Corrió desesperado, su armadura castañeaba, crepitaba el cuero de las correas, golpeaba la espada en la cintura, temblaba la suave hierba que pisaba. Seguía corriendo, al final, casi escondida en el horizonte perseguía esa extraña batea de hierba con una apertura como fisura en una vasija.
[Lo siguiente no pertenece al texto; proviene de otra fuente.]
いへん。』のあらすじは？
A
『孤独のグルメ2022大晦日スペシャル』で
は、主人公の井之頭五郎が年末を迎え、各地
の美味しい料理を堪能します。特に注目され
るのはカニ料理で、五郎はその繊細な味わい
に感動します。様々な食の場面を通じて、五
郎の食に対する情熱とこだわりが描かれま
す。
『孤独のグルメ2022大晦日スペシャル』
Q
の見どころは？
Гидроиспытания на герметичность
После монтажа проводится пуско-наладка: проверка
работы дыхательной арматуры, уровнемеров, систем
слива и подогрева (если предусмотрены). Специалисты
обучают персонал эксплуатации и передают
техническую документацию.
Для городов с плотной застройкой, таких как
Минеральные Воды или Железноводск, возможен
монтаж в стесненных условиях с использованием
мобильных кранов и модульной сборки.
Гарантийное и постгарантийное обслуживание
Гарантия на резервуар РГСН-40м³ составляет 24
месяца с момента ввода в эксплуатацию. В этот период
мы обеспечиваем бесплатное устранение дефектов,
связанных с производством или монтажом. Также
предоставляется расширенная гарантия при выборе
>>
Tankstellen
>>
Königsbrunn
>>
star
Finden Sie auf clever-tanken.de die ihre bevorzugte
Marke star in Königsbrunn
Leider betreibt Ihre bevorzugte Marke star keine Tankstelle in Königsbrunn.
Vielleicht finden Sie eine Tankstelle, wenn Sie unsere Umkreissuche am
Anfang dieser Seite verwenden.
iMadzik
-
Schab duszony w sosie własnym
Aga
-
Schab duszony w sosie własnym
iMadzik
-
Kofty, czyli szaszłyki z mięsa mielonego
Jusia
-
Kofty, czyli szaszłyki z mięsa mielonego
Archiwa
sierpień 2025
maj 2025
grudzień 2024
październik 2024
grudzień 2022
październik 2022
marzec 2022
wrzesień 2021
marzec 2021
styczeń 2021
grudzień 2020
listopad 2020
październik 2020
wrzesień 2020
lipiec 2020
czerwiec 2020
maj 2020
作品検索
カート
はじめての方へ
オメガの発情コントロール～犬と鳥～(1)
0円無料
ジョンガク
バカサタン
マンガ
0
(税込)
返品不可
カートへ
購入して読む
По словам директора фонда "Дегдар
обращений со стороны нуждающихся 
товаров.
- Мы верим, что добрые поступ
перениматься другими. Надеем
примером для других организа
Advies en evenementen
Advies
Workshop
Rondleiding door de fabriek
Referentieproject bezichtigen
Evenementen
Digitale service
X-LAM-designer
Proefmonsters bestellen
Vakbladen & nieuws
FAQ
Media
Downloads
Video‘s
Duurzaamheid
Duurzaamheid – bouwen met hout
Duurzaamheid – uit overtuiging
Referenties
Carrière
Recordó que no estaba solo pero al mirar atrás no vio nada, ni caballeros ni caballos. Paró, respiró, sintió una arcada que no pudo sofocar y vomitó las frutas que había ingerido. Trató de no hacer ruido, avanzó lentamente, tratando de disimular las pisadas con el ruido de los bichos y de los árboles al bailar con el viento.

Sigiloso reptó por la abertura, y lo que vio lo encegueció. El brillo del atardecer se reflejaba en un Dios dorado que se bañaba en crema de oro y se sumergía en la oscura laguna. Aquel Dios subía de las aguas esbelto, con una enorme diadema, todo dorado, con nariguera, brazaletes a lado y lado y un oscuro cabello liso y pegado a la cabeza con la crema amarilla.

No lo podía creer, el Dios sin estar completamente limpio esparcía la crema amarilla sobre sus brazos, pecho y piernas, y la tenue luz comenzaba a iluminarlo, a llenarlo de una gracia infinita. Como suspendido, se sumergió de nuevo en las aguas que se reconocían así por el sonido del sumergimiento y el sonido de la salida.

Enloquecido, sin dejar de mirar a ese pequeño y brillante Dios, salió de su estupor al escuchar un atronador ruido. Gritó sobresaltado y entonces reconoció que no estaba solo, no acompañado de su gente sino rodeado de los salvajes que habían llegado en hordas a ver al Dios bañarse de oro y de agua.

En el borde superior de la hondonada circular se veían sombras de figuras con penachos y destellos que titilaban como luciérnagas, brillantes y apagadas indistintamente. Los gritos dieron paso al silencio, el silencio se sofocó con el miedo, el frío y la presencia de algo más.

Entendió a otro participante, poderoso, pacifico, siniestro, enorme, hecho de tierra, de oscuridad, de bruma, de sombras y de enormidad. Lo sintió, lo respiró hecho humedad, bichos, hierba. Cerró los ojos para intentar salir de la alucinación de brillo, del sofoco de la helada bruma, de la inconsciencia de las sobras, pero al abrirlos el escenario le pareció aún más grande y el ruido aún más ensordecedor y la niebla subía, los animales hacían sus ruidos, los salvajes llegaban al trance, los penachos se movían, los árboles canturreteaban, el tintineo no cesaba.

Ya loco, sumergido en el universo inmenso de lo desconocido e insondable, sintió cómo llegó la luz que lo encegueció y vio cómo lentamente aquel Dios infinito perfecto, redondo, lleno de círculos, adornos, bello, se iluminó desde dentro y con la velocidad con la que cruzan las nubes en el cielo comenzó su ascenso, inverosímil, incauto, ingenuo hacia el otro lado. Lo vio salir de la olla, como cruzando el portal del umbral a la luz, pero no llevado, o jalado como del pecho, el Dios iba erguido, como un héroe que penetra con un brazo extendido en dirección de su destino y el otro pegado al cuerpo, como impartiendo justicia.

Y así fue cómo, en un instante, sintió los ojos del Dios en los suyos, que, benevolentes, llenos de compasión, de agua dulce manantial, le dieron permiso de venir a hacer lo que sabía que haría.

Sintió de nuevo la arcada que le venía del vientre y le llenaba la boca y no pudo hacer más que dejarla salir, y en efecto salió, como un arcoíris de inmundicia, que orgullosa se desparramaba sobre la tierra que no era la tierra prometida sino la tierra, humedad, antepasados, presente y futuros esclavos que mendigarían, que vivirán como perro esperando limosna, esperando el pan, que verían a su estirpe traicionarse, desaparecer entre niños muertos de hambre.

Cuando supo lo que tenía que hacer no lo pudo evitar, sintió miedo de esos ojos pero supo certeramente que aquel Dios había abandonado a los suyos, o a lo que fuera eso que dejó, carne podrida.

Vio su presente y vomitó su futuro, sobre la tierra que le daría reconocimiento de leyenda, de historia, de vergüenza.